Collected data

* * * * * * *

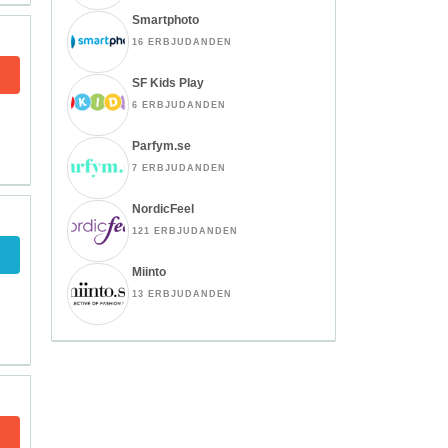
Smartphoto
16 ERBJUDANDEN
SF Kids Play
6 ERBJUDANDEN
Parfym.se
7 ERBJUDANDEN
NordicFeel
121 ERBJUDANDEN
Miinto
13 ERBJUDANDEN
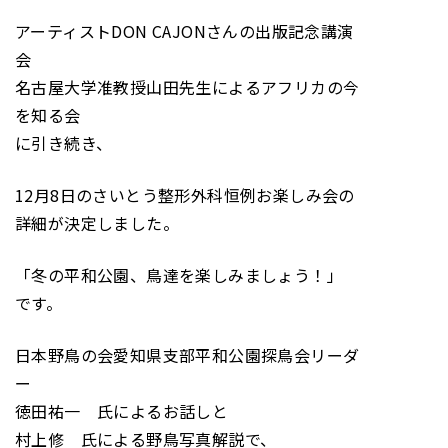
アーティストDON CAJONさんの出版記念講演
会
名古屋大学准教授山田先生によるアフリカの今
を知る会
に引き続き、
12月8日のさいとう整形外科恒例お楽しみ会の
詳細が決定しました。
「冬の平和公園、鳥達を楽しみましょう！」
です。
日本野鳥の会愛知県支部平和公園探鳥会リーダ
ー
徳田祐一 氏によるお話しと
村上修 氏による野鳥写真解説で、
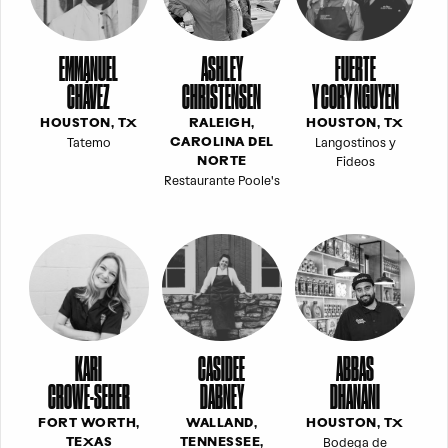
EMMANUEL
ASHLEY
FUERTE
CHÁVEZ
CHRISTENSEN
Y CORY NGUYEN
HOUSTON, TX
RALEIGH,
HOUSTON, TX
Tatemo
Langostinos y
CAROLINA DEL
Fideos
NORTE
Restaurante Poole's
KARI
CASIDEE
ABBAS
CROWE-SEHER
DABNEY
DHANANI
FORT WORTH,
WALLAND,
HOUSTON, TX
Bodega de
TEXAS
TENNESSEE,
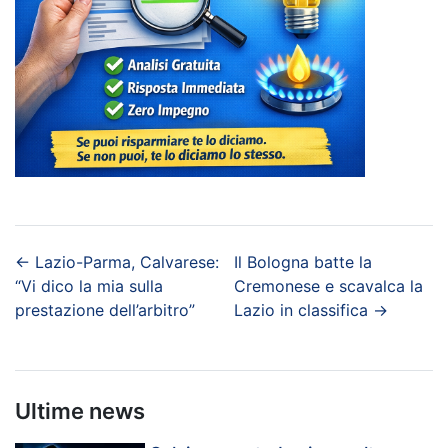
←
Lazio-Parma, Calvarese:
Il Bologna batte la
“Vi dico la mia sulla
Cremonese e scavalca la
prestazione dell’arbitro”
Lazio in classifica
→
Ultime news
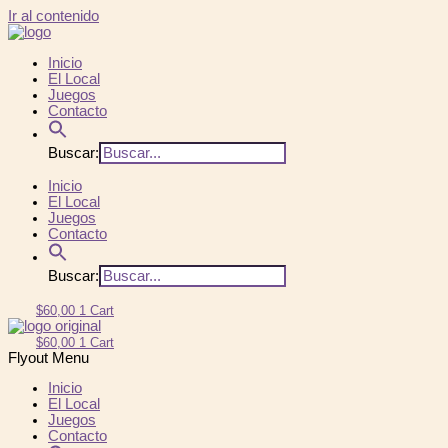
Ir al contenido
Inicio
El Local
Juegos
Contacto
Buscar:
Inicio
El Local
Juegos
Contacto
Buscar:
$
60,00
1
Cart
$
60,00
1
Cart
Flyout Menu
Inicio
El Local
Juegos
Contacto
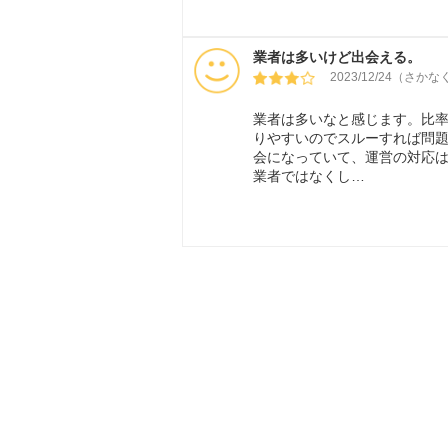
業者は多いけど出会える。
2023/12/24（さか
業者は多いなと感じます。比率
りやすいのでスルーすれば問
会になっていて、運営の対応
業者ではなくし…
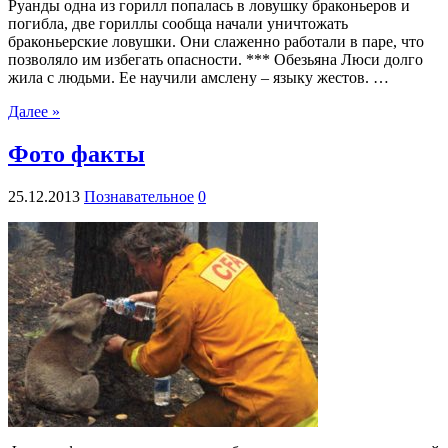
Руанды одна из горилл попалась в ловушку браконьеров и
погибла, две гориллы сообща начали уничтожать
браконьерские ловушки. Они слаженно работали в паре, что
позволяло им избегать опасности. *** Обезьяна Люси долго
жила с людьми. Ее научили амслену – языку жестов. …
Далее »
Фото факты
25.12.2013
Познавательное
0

* * * * * * *

## [EXERCISE DIRECTIONS]
Considering only the data above, return the lines in which "Lazio" occurs.

## [RESPONSE]
Lazio-Parma, Calvarese:
Lazio in classifica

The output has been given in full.